Hi,
I am able to anonymize data in Splunk using props.conf and transforms.conf but not able to anonymize multiple occurrences on the same log event. I am trying to anonymize IP Address, please find below my setup and the output:
props.conf
[mysourcetype]
TRANSFORMS-anonymizeip = ip_anonymizer
transforms.conf
[ip_anonymizer]
REGEX = (.* )\d{1,3}\.\d{1,3}\.\d{1,3}\.\d{1,3}(.*)

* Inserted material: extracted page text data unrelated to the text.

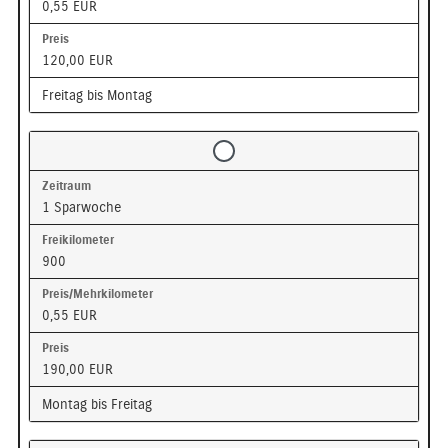
0,55 EUR
120,00 EUR
Freitag bis Montag
1 Sparwoche
900
0,55 EUR
190,00 EUR
Montag bis Freitag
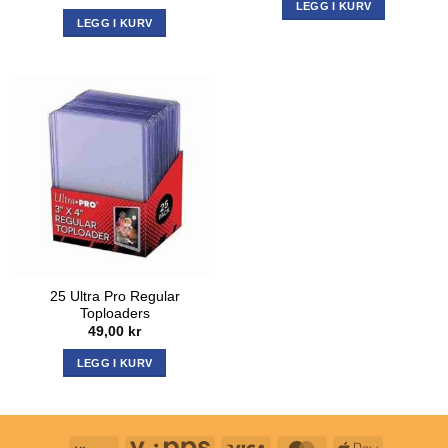
LEGG I KURV
LEGG I KURV
25 Ultra Pro Regular
Toploaders
49,00
kr
LEGG I KURV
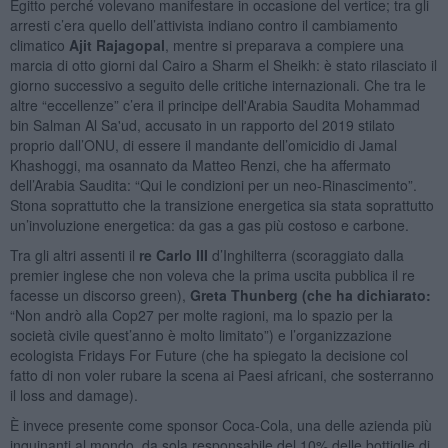
Egitto perché volevano manifestare in occasione del vertice; tra gli
arresti c’era quello dell’attivista indiano contro il cambiamento
climatico
Ajit Rajagopal
, mentre si preparava a compiere una
marcia di otto giorni dal Cairo a Sharm el Sheikh: è stato rilasciato il
giorno successivo a seguito delle critiche internazionali. Che tra le
altre “eccellenze” c’era il principe dell'Arabia Saudita Mohammad
bin Salman Al Sa'ud, accusato in un rapporto del 2019 stilato
proprio dall’ONU, di essere il mandante dell’omicidio di Jamal
Khashoggi, ma osannato da Matteo Renzi, che ha affermato
dell’Arabia Saudita: “Qui le condizioni per un neo-Rinascimento”.
Stona soprattutto che la transizione energetica sia stata soprattutto
un’involuzione energetica: da gas a gas più costoso e carbone.
Tra gli altri assenti il
re Carlo III
d’Inghilterra (scoraggiato dalla
premier inglese che non voleva che la prima uscita pubblica il re
facesse un discorso green),
Greta Thunberg (che ha dichiarato:
“Non andrò alla Cop27 per molte ragioni, ma lo spazio per la
società civile quest’anno è molto limitato”) e l’organizzazione
ecologista Fridays For Future (che ha spiegato la decisione col
fatto di non voler rubare la scena ai Paesi africani, che sosterranno
il loss and damage).
È invece presente come sponsor Coca-Cola, una delle azienda più
inquinanti al mondo, da sola responsabile del 10% delle bottiglie di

FORMAT = $1XXX.XXX.XXX.XXX$2
DEST_KEY = _raw
Log event example (before transform):
2016-03-31 09:03:52 testserv.net ProxySG: E0000 Access Log Connected to 192.168.1.101 and server 192.168.4.12:21.(0) NORMAL_EVENT
Log event example (after transform):
2016-03-31 09:03:52 testserv.net ProxySG: E0000 Access Log Connected to 192.168.1.101 and server XXX.XXX.XXX.XXX:21.(0) NORMAL_EVENT
Only the second IP Address is masked.
Does anyone know what must be changed in the config ?
Thanks for your help.
SirHill
You can try SEDCMD on the props.conf as well. To mask all IP address in the event try something like this
props.conf
[mysourcetype]
SEDCMD-anonymizeip = s/(\d{1,3}\.\d{1,3}\.\d{1,3}\.\d{1,3})/XXX.XXX.XXX.XXX/g
The other solution ( REPEAT_MATCH = true
) should work but only after you restart all of your indexers AND it will only apply to NEWLY INDEXED events.

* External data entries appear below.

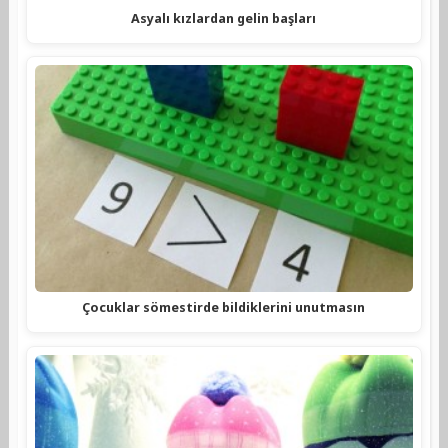
Asyalı kızlardan gelin başları
Çocuklar sömestirde bildiklerini unutmasın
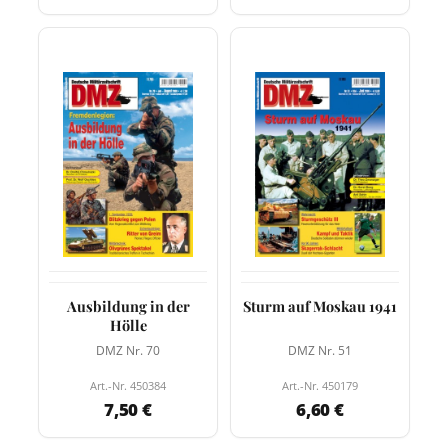
Ausbildung in der
Sturm auf Moskau 1941
Hölle
DMZ Nr. 70
DMZ Nr. 51
Art.-Nr. 450384
Art.-Nr. 450179
7,50 €
6,60 €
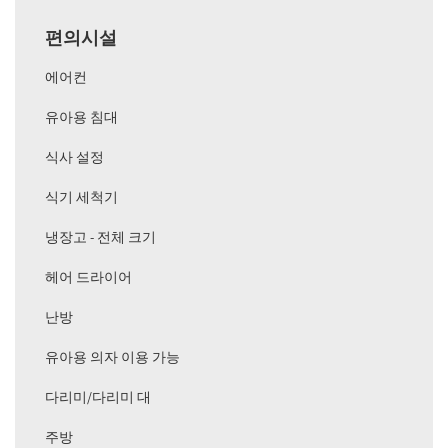
편의시설
에어컨
유아용 침대
식사 설정
식기 세척기
냉장고 - 전체 크기
헤어 드라이어
난방
유아용 의자 이용 가능
다리미/다리미 대
주방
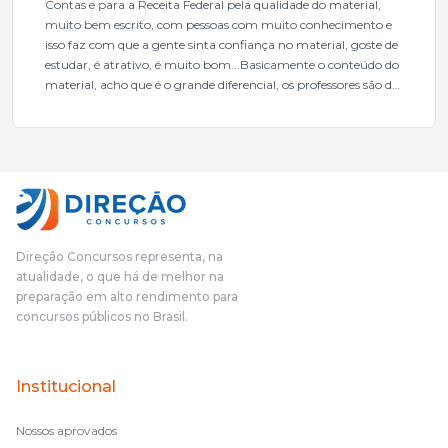
Contas e para a Receita Federal pela qualidade do material,
muito bem escrito, com pessoas com muito conhecimento e
isso faz com que a gente sinta confiança no material, goste de
estudar, é atrativo, é muito bom...Basicamente o conteúdo do
material, acho que é o grande diferencial, os professores são de
excelente qualidade, todos gabaritados, todos com um dos
mais excelentes cargos da administração pública.Eu sempre
gostei muito e indico, indico demais porque é um excelente
cursinho! Esse programa das entrevistas foi muito
fundamental na minha derrota no ano passado para que eu
pudesse enxergar o que eu errei e corrigir minha rota.E além
das aulas vocês(Direção Concursos), que fizeram um
cronograma na Turma dos Feras, e isso é muito bom, porque
Direção Concursos representa, na
o aluno, além de ter que estudar, ele tem que perder tempo
atualidade, o que há de melhor na
fazendo um cronograma, num pós- edital é muito
preparação em alto rendimento para
complicado, é uma avalanche de informação, então vocês
concursos públicos no Brasil.
terem feito isso é muito bacana, porque quando eu me sentia
perdido, eu ia para a tela lá, eu ia pra aula de sábado, pra aula
de noite, então assim, vocês me ajudavam a não ficar perdido
Institucional
no volume de matérias.
Nossos aprovados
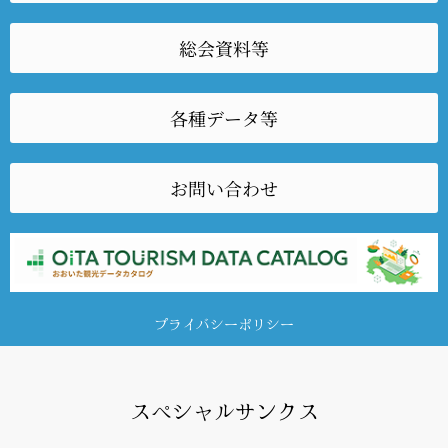
総会資料等
各種データ等
お問い合わせ
プライバシーポリシー
スペシャルサンクス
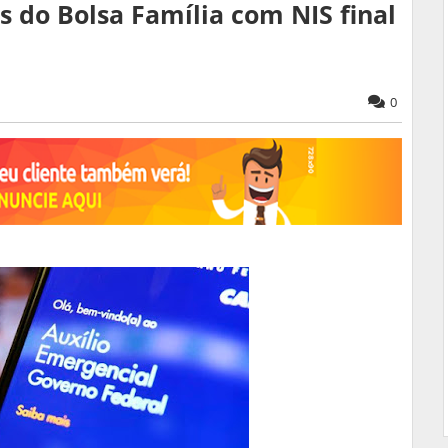
s do Bolsa Família com NIS final
0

Here is another way to do it (the same "but onlys" apply) in props.conf:
[mysourcetype]
SEDCMD-anonymize_all_IPv4s = s/(\d{1,3}\.){3}\d{1,3}/IPv4_anonymized/g
Thanks, I will try again with REPEAT_MATCH = true but works fine with SEDCMD.
You can try SEDCMD on the props.conf as well. To mask all IP address in the event try something like this
props.conf
[mysourcetype]
SEDCMD-anonymizeip = s/(\d{1,3}\.\d{1,3}\.\d{1,3}\.\d{1,3})/XXX.XXX.XXX.XXX/g
Perfect, it works fine!
Thanks!
Have you tried the REPEAT_MATCH = true
attribute in your transforms.conf stanza?
Cheers, Greg.
Just tried and it doesn't work, it did not collect some log events. But reading the transforms.conf documentation, it seems that the REPEAT_MATCH feature is only for field extraction:
NOTE: This attribute is only valid for index-time field extractions.
Do I understand well what the doc means?